Thanks for a reply @fritzo
The guide parameters’ shape is just the flattened model parameters’ shape concatenated together. And then why does it need to see (*args, **kwargs) to get its parameters initialized?
And, Is the guide parameters’ initialization dependent on the data we pass in?
why does [an autoguide instance] need to see (*args, **kwargs) to get its parameters initialized?
Autoguides determine the latent shapes of their models by running and tracing the model once. To trace the model, the guide needs to pass the model proper *args,**kwargs.
Is the guide parameters’ initialization dependent on the data we pass in?
For many models, autoguide parameter initialization does not depend on the data passed into the initial guide call. However parameters can depend on initial data if you use a parameter-dependent initialization strategy such as init_to_median or init_to_sample, and if the parameters of your model depend on input data (e.g. if input data are covariates or features describing distribution parameters).
Note autoguides require full data to be passed in, and do not support amortization, i.e. passing in different minibatches each learning step. To support subsampling / amortization you should either write a custom guide or use an EasyGuide.

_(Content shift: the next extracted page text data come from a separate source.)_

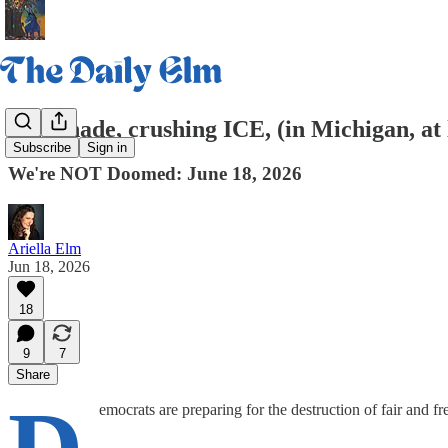
Lemonade, crushing ICE, (in Michigan, at 
Subscribe
Sign in
We're NOT Doomed: June 18, 2026
Ariella Elm
Jun 18, 2026
18
9
7
Share
emocrats are preparing for the destruction of fair and 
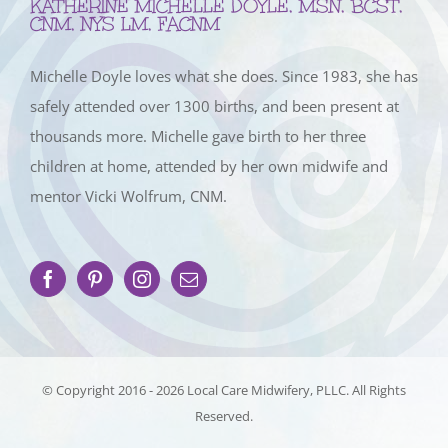
KATHERINE MICHELLE DOYLE, MSN, BCST,
CNM, NYS LM, FACNM
Michelle Doyle loves what she does. Since 1983, she has
safely attended over 1300 births, and been present at
thousands more. Michelle gave birth to her three
children at home, attended by her own midwife and
mentor Vicki Wolfrum, CNM.
© Copyright 2016 -
2026 Local Care Midwifery, PLLC. All Rights
Reserved.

I experimented with EasyGuide and AutoNormal for a small Linear Regression problem. But I find that AutoNormal seems to work on minibatched data.
Here is the experiments notebook. I am not sure if AutoNormal follows the behaviour you said above. Can you have a look?
Hi @sayam049, I cannot read your linked notebook (error 503), but if you’d like to use AutoNormal with subsampling, I believe you’ll need to pass in a create_plates argument that returns a plate with the subsample argument set just as you do in the model; that way the guide and model plates are properly aligned. We should definitely have better docs on this (feel free to submit a PR)… here’s an example
def model(full_data, subsample_indices):
with pyro.plate("my_plate", len(full_data), subsample=subsample):
batch = full_data[subsample]
...
def create_plates(full_data, subsample_indices): # same args as model
# this line is copied from the model
return pyro.plate("my_plate", len(full_data), subsample=subsample)
guide = AutoNormal(model, create_plates=create_plates)
Hi @sayam049, thanks for linking your notebook. It looks like in your case you don’t need create_plates because there are no latent variables inside the plate. A vanilla AutoNormal(model) should work fine.